Bunch of Useless M&A

[Commenting on the dangers of FED keeping interest rates too low for too long] Back in late 2003, I remember we had nine percent nominal growth, seven percent real growth.  The economy was very, very strong, but we had one percent interest rates, and we also had a tag on them that they were going to remain there for a considerable period, and I just felt at the time that fed policy was unnecessarily easy [..]
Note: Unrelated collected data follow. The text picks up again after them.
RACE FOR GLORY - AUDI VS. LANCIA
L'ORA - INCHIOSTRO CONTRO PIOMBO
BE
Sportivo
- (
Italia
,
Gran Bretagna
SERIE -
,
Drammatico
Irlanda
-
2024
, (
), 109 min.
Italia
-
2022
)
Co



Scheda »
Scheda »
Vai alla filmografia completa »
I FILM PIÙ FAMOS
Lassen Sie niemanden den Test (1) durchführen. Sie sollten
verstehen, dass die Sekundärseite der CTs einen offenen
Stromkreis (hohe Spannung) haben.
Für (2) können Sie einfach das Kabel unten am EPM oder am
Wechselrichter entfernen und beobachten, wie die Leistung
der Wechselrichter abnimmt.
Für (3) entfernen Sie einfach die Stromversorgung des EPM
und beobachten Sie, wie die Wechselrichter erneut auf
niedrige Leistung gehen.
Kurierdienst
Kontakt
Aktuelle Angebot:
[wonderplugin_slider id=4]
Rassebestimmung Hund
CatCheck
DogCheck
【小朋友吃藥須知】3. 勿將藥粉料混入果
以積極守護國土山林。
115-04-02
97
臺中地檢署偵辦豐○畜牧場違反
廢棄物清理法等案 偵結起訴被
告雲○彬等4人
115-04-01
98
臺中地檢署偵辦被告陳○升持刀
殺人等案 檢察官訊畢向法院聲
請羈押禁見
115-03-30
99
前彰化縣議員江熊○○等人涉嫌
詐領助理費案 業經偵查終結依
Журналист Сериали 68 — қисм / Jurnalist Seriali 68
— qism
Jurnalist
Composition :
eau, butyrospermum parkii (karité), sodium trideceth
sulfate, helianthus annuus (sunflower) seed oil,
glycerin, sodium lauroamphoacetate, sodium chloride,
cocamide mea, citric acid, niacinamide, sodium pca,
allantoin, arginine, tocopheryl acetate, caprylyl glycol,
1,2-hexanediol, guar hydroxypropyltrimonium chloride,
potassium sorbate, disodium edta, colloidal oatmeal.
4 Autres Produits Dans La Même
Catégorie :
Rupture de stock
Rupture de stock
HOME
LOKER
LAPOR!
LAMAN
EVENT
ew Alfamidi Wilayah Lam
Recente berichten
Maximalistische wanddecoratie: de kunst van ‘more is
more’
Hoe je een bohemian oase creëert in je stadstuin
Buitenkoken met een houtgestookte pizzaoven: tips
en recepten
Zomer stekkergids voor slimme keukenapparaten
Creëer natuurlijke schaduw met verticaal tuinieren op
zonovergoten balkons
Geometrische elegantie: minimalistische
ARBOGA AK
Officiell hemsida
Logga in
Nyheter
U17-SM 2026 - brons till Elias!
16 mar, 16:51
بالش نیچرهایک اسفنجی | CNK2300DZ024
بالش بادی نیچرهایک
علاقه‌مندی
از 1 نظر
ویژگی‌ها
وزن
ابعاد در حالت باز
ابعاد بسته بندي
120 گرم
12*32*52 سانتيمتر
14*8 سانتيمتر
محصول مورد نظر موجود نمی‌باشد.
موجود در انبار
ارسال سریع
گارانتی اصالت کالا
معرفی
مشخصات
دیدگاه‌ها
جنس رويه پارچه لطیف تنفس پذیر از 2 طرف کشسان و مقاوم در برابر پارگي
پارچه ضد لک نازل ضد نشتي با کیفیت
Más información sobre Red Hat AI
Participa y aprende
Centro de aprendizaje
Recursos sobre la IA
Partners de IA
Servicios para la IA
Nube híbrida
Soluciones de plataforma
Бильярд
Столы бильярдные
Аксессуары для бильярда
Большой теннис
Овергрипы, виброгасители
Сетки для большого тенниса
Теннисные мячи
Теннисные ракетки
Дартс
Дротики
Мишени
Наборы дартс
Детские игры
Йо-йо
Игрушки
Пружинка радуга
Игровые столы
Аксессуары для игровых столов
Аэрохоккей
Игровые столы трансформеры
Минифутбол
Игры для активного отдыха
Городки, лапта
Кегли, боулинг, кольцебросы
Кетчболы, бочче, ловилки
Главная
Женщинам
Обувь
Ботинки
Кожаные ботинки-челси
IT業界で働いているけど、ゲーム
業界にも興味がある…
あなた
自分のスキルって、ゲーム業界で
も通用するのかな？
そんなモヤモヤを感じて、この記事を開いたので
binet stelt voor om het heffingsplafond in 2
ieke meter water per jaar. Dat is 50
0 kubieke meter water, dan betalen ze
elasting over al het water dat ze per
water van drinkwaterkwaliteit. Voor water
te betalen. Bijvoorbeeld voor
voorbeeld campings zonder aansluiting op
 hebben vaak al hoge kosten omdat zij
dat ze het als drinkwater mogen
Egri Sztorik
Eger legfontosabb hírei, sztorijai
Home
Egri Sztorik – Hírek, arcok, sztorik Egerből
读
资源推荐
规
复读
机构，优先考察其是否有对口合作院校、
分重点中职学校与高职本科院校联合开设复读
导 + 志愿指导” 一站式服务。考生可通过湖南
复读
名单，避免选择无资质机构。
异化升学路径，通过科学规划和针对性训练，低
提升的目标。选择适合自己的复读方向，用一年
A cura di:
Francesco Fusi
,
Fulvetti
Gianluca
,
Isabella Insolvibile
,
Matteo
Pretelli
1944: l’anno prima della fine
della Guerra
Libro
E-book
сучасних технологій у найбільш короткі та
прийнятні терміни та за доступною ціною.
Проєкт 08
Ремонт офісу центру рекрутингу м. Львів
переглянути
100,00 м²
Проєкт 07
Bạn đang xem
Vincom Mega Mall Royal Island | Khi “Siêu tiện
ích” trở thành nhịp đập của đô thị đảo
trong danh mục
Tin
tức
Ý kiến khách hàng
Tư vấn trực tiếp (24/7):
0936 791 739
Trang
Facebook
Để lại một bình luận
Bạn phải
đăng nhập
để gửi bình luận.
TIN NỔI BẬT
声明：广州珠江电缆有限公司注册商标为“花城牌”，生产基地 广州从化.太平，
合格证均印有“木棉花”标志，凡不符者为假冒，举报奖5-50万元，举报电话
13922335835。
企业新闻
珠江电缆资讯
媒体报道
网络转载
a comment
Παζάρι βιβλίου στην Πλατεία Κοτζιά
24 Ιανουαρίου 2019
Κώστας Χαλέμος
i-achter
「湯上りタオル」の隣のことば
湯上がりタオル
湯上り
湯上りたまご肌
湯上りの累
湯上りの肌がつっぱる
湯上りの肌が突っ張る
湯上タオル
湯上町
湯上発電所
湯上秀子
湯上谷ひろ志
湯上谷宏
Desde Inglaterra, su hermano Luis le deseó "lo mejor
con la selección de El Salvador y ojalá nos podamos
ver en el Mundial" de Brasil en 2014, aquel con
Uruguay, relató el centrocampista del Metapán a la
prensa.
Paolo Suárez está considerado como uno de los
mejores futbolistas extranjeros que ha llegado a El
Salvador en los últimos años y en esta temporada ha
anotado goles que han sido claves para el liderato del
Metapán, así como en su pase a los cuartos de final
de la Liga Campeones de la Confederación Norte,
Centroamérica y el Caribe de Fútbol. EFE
[I]f you look at the situation [today], stock prices, household net worth per capita, are at record highs.  By the way, they went to record highs in 2013, and they’ve been going up for two straight years, so I’m not sure exactly what the fed is trying to achieve in terms of the reward here; particularly, since if you look at what is going on, we’ve had a tremendous amount of debt growth; particularly, in the corporate sector, and, unfortunately, the productivity of that debt, if it was measurable, I would opine to say is at an all-time low.

Why did I say that?  Because there’s good debt growth, and there’s bad debt growth.  Good debt growth is when you borrow money, and it goes into the real economy.  You do capital spending.  You build businesses.  But by most calculations, almost 98 percent of the current debt growth has gone into M &A [short for mergers and acquisitions] cooperate buy-backs, by the way, at record prices, leveraged buy-outs, so where it’s going is into financial engineering, and I can’t prove it, but I would pretty much feel very confident that a trillion dollars in buy-backs, and dividends in the last year and four trillion is the forecast this year for M & A, is a job reducer, an economic reducer, so I don’t exactly what they think they’re getting out of the zero percent rates.


When money is cheap, borrowing becomes too easy, then money can go to places we may not like it to go to - useless M & A is one example. The big fat bond the beermaker InBev dropped recently will mostly be used for a merger IMO (low rates triggered an intense “search for yield” elsewhere, after the Inbev bond was issued the market ate that shit up so fast, it was comical). Heroic acts are becoming necessary to “stop” tax-avoiding mergers, but the fact that heroics are required signals the the “evolutionary landscape” has problems; if there is a swamp, there are flies. Virgin America was bought by Alaska Air, the former’s founder Branson said he could not stop it due to a US legalistic quirk that did not give him proper voting rights; another useless merger where the friggin founder is not happy and, the word is, the consumers are not happy either.